19. En vertu de la Constitution, la scolarité est obligatoire. Les établissements d'enseignement primaire accueillent les enfants de 7 à 12 ans et ceux du secondaire forment les jeunes dans le cadre d'un cycle d'études générales de trois ans et d'un cycle diversifié de deux ou trois ans, selon le diplôme préparé. Des programmes spéciaux d'alphabétisation sont organisés à l'intention des plus de 15 ans (enfants et adultes).

20. Le PRÉSIDENT voudrait connaître le bilan du Plan d'action pour le développement social et la construction de la paix qui a été exécuté de 1996 à 2000 ainsi que les résultats obtenus dans le cadre des activités de réunification des familles.

21. Il engage vivement l'État partie à adopter dans les meilleurs délais le projet de loi sur l'adoption à l'étude. Rappelant que les adoptions internationales représentent 98 % du nombre total des adoptions, il demande si des mesures particulières ont été prises pour favoriser l'adoption par des nationaux.
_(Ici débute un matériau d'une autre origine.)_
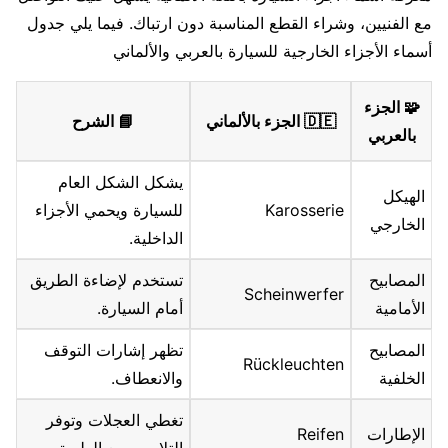
مع الفنيين، وشراء القطع المناسبة دون ارتباك. فيما يلي جدول
أسماء الأجزاء الخارجية للسيارة بالعربي والألماني
🧩 الجزء
🇩🇪 الجزء بالألماني
📘 الشرح
بالعربي
يشكل الشكل العام
الهيكل
Karosserie
للسيارة ويحمي الأجزاء
الخارجي
الداخلية.
المصابيح
تستخدم لإضاءة الطريق
Scheinwerfer
الأمامية
أمام السيارة.
المصابيح
تظهر إشارات التوقف
Rückleuchten
الخلفية
والانعطاف.
تغطي العجلات وتوفر
الإطارات
Reifen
Il recommande également à l'État partie de ratifier la Convention de La Haye sur la protection des enfants et la coopération en matière d'adoption internationale, car le Comité a été saisi d'un grand nombre d'informations préoccupantes donnant à penser qu'une opération commerciale très lucrative se dissimule sous cette pratique.
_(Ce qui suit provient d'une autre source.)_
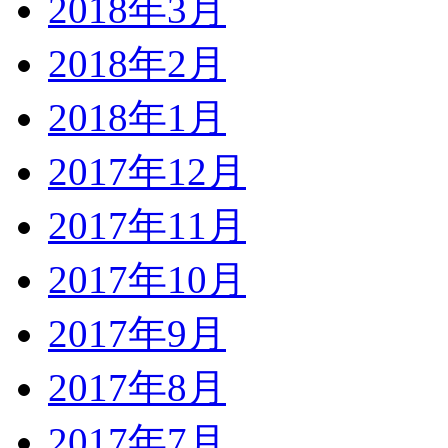
2018年3月
2018年2月
2018年1月
2017年12月
2017年11月
2017年10月
2017年9月
2017年8月
2017年7月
22. Par ailleurs, il demande si une politique d'ensemble a été élaborée pour répondre aux besoins des enfants des rues, qui sont exposés à toutes sortes de mauvais traitements, et il voudrait connaître, au-delà des mesures législatives, la situation concrète en matière de justice pour mineurs, notamment les dispositions prises pour faire en sorte que les enfants délinquants bénéficient dans tous les cas des services d'un défenseur et éviter que leur détention provisoire ne se prolonge indûment.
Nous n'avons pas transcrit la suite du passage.